Personal information
- Full name: Jeremy Paul Blissard Barnes
- Born: 23 March 1970 (age 56) Orpington, London, England
- Nickname: Jez
- Batting: Right-handed
- Role: Wicket-keeper

Domestic team information
- 1998–1999: Oxford University

Career statistics
| Competition | First-class |
| Matches | 11 |
| Runs scored | 248 |
| Batting average | 20.66 |
| 100s/50s | 0/0 |
| Top score | 45 |
| Catches/stumpings | 14/0 |
- Source: Cricinfo, 23 March 2021

= Jeremy Barnes (cricketer) =

English cricketer (born 1970)

Reverend Jeremy Paul Blissard "Jez" Barnes (born 23 March 1970) is an English clergyman and former first-class cricketer. Barnes was a right-handed batsman who played as a wicket-keeper.

Barnes was born at Orpington, Kent, in March 1970, before growing up in Herefordshire and Dorset. He was educated at Canford School, before reading economics and politics at the University of Southampton.

He later worked in management consultancy, prior to studying theology at Wycliffe Hall, Oxford.

Whilst at Oxford, he made his first-class debut for Oxford University against Worcestershire at Oxford in 1998. He played first-class cricket for Oxford until 1999, making a total of eleven first-class appearances.
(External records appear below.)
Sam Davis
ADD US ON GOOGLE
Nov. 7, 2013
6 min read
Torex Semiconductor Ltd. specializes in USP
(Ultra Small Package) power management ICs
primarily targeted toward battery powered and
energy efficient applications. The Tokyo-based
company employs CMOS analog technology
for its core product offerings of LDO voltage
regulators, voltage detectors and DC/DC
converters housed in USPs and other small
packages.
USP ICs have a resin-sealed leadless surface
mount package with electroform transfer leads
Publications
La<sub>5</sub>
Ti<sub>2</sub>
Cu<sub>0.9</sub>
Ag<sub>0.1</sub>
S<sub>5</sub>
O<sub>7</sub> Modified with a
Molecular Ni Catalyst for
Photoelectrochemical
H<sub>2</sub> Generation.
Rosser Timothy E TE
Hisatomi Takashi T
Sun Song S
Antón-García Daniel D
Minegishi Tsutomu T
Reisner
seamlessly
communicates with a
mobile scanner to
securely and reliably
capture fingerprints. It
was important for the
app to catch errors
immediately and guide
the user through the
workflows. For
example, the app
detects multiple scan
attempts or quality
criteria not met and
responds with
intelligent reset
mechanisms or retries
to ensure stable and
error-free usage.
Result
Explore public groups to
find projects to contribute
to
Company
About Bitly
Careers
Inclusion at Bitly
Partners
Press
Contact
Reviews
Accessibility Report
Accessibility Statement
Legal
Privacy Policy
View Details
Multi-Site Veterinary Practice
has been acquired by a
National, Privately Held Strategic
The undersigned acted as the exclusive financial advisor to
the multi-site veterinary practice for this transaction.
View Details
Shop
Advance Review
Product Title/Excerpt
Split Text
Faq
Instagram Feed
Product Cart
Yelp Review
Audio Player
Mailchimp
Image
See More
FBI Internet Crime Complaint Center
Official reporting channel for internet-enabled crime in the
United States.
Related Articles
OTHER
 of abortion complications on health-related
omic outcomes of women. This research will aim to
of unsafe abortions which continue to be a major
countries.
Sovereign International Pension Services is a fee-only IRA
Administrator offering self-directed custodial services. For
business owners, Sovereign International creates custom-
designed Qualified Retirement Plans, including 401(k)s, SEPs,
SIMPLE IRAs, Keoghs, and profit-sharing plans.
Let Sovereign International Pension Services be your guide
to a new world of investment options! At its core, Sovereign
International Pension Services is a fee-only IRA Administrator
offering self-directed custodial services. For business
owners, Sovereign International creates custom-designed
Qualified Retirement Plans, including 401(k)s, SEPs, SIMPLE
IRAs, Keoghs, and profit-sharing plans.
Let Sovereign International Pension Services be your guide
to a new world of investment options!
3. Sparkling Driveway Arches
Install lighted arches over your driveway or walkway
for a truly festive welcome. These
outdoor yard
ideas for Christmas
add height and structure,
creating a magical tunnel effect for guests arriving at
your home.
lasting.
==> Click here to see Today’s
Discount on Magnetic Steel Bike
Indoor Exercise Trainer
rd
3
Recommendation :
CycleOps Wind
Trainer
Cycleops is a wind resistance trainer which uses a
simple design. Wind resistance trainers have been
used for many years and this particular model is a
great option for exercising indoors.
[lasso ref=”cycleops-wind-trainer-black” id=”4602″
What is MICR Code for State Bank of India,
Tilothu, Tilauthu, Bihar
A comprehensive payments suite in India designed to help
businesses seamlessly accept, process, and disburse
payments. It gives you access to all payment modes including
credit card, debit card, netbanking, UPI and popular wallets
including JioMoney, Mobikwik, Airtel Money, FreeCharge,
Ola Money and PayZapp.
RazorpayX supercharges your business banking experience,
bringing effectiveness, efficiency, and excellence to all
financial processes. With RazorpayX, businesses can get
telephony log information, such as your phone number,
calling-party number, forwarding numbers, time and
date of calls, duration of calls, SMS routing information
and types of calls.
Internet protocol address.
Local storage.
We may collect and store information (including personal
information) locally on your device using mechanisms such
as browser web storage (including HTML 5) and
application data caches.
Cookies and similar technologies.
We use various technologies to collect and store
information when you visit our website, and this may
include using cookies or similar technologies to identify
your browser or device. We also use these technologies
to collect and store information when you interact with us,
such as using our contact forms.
In his eleven first-class matches, he scored 248 runs at an average of 20.66, with a high score of 45. Behind the stumps he took 14 catches.

After graduating from Oxford, he was ordained as a Church of England clergyman. He initially served as the assistant curate of Holy Trinity Brompton until 2006, after which he became the assistant vicar at St Paul's Church, Shadwell. In 2009, he was appointed as the vicar of St Stephen's, Twickenham.